Il Trento se ne rende conto fin dalle primissime battute, nonostante Casagrande e compagni abbiano nel mirino il record assoluto di punti in Eccellenza distante soli 3 punti. La prima azione pericolosa, infatti, è di marca locale con l’imbeccata in verticale per Loyola al 3’, che supera Demetz in uscita e dal fondo crossa al centro dove Casagrande anticipa tutti e mette in angolo.
Sembra la classica fiammata. In realtà sugli sviluppi del corner lo schema mette il bomber locale Canali, solo a centro area, nelle condizioni di colpire di testa: la palla carambola sul corpo di Rizzon, che coglie di sorpresa Demetz e devia nella propria rete.
La reazione della capolista arriva al 9’, ma il sinistro a botta sicura di Conci dal limite dell’area piccola trova Colpo ad immolarsi in scivolata.
Ancora Alense in avanti al 12’ con la proiezione di Loyola, che serve Bertolini: sinistro del trequartista lagarino da posizione defilata con Demetz pronto alla presa.
Rispondono i gialloblu al 27’ con la verticalizzazione di Di Fusco verso Gherardi che di testa serve Gattamelata in corridoio: rasoterra mancino e palla che sfiora la base del palo più lontano.
I continui ribaltamenti di fronte premiano l’Alense che al 39’ pesca il jolly con il gran destro di prima intenzione di Bertolini dai 25 metri che si infila direttamente nel sette alla destra di Demetz, portando la propria squadra sul sorprendente 2-0.
Lo stesso portiere aquilotto blocca poi un’altra conclusione dalla distanza di Raffaelli a riprova dell’ottimo atteggiamento con cui l’ultima della classe ha affrontato una prima frazione al termine della quale è Rocca a superarsi, deviando sul palo una conclusione da sottomisura di Gherardi.
Lo stesso capocannoniere del campionato si rifà ad inizio ripresa. Al 4’, infatti, il fallo di Debiasi su Boldini in area di rigore lagarina costringe l’arbitro a fischiare la massima punizione: sul dischetto si porta proprio Gherardi che spiazza Rocca, accorcia le distanze e si issa a quota 36 reti in campionato con tanto di scettro di capocannoniere.
L’aver dimezzato lo svantaggio lascia credere che il Trento completi la rimonta. Ci prova Casagrande all’11’ con una soluzione personale sulla trequarti avversaria culminata in un sinistro che Rocca blocca in presa bassa.
Ancora Trento al 14’: il cross di Boldini dalla destra trova l’onnipresente Gherardi pronto alla volée di destro che Andreis riesce a deviare in angolo con una scivolata. Ci prova allora Conci al 67’ con un bel destro al volo dal limite che fa la barba alla base del palo alla sinistra di Rocca cui fa seguito al 70’ il colpo di testa di Gherardi su calcio di punizione battuto da Lucena: lo stesso estremo difensore alense blocca.

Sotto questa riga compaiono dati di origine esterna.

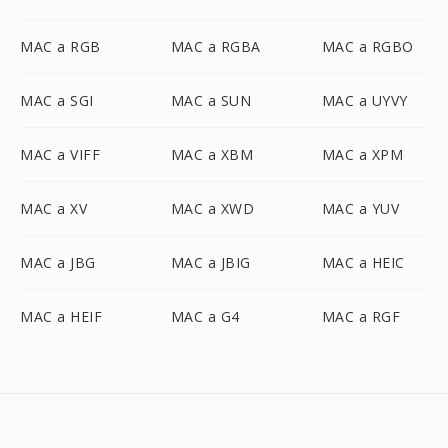
MAC a RGB
MAC a RGBA
MAC a RGBO
MAC a SGI
MAC a SUN
MAC a UYVY
MAC a VIFF
MAC a XBM
MAC a XPM
MAC a XV
MAC a XWD
MAC a YUV
MAC a JBG
MAC a JBIG
MAC a HEIC
MAC a HEIF
MAC a G4
MAC a RGF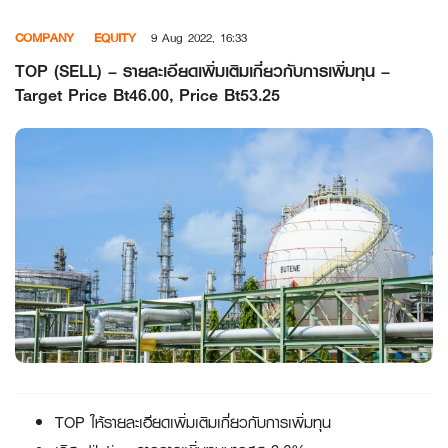
Skip
COMPANY
EQUITY
9 Aug 2022, 16:33
to
content
TOP (SELL) – รายละเอียดเพิ่มเติมเกี่ยวกับการเพิ่มทุน –
Target Price Bt46.00, Price Bt53.25
TOP ให้รายละเอียดเพิ่มเติมเกี่ยวกับการเพิ่มทุน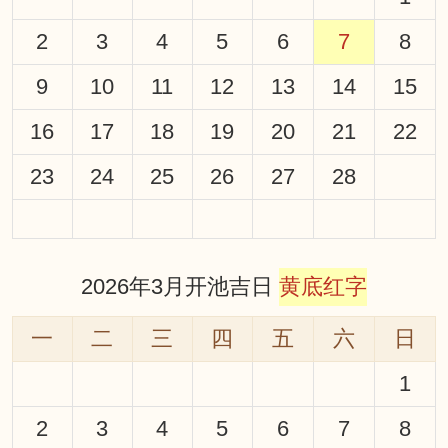
2
3
4
5
6
7
8
9
10
11
12
13
14
15
16
17
18
19
20
21
22
23
24
25
26
27
28
2026年3月开池吉日
黄底红字
一
二
三
四
五
六
日
1
2
3
4
5
6
7
8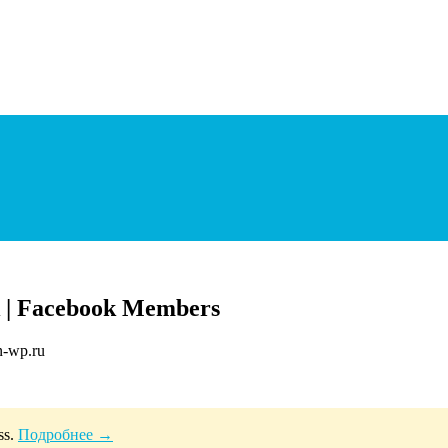
 | Facebook Members
ss.
Подробнее →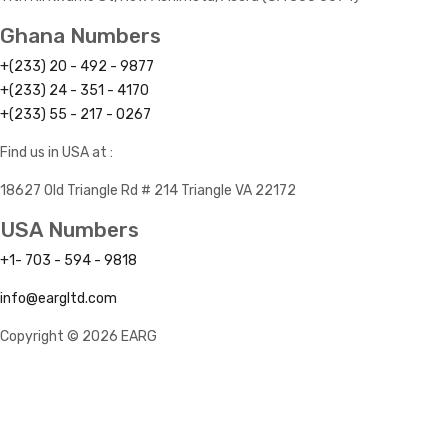
Ghana Numbers
+(233) 20 - 492 - 9877
+(233) 24 - 351 - 4170
+(233) 55 - 217 - 0267
Find us in USA at :
18627 Old Triangle Rd # 214 Triangle VA 22172
USA Numbers
+1- 703 - 594 - 9818
info@eargltd.com
Copyright © 2026 EARG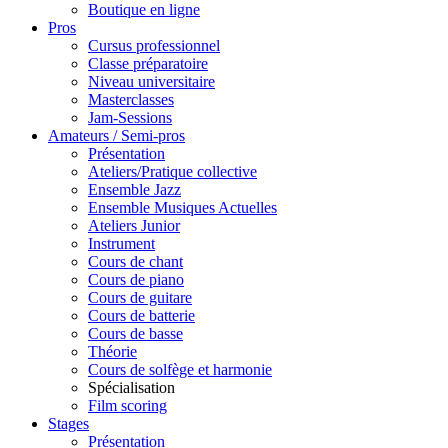
Boutique en ligne
Pros
Cursus professionnel
Classe préparatoire
Niveau universitaire
Masterclasses
Jam-Sessions
Amateurs / Semi-pros
Présentation
Ateliers/Pratique collective
Ensemble Jazz
Ensemble Musiques Actuelles
Ateliers Junior
Instrument
Cours de chant
Cours de piano
Cours de guitare
Cours de batterie
Cours de basse
Théorie
Cours de solfège et harmonie
Spécialisation
Film scoring
Stages
Présentation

All’83’ è la volta di Acka che entra in area da destra, converge e lascia partire un sinistro a rientrare di bella fattura che va oltre il secondo palo
Dopo un minuto Ferraglia serve in verticale Boldini che si coordina per un destro ad incrociare su cui Rocca si supera nella respinta con lo stesso numero 8 aquilotto che si fa vedere anche in di costruzione all’89’: servizio in verticale per Gherardi che di petto mette la sfera sul sinistro di Ferraglia e tiro di prima intenzione del classe ’99 con la palla abbondantemente alta oltre la traversa.
I cinque minuti di recupero vedono ancora i gialloblu stabilmente in attacco alla ricerca della rete del pareggio che non arriva per l’attenzione e la dedizione mostrate dall’Alense che ha inteso così onorare fino in fondo un campionato che l’ha vista involontaria protagonista di una stagione dai pochi alti e i troppi bassi.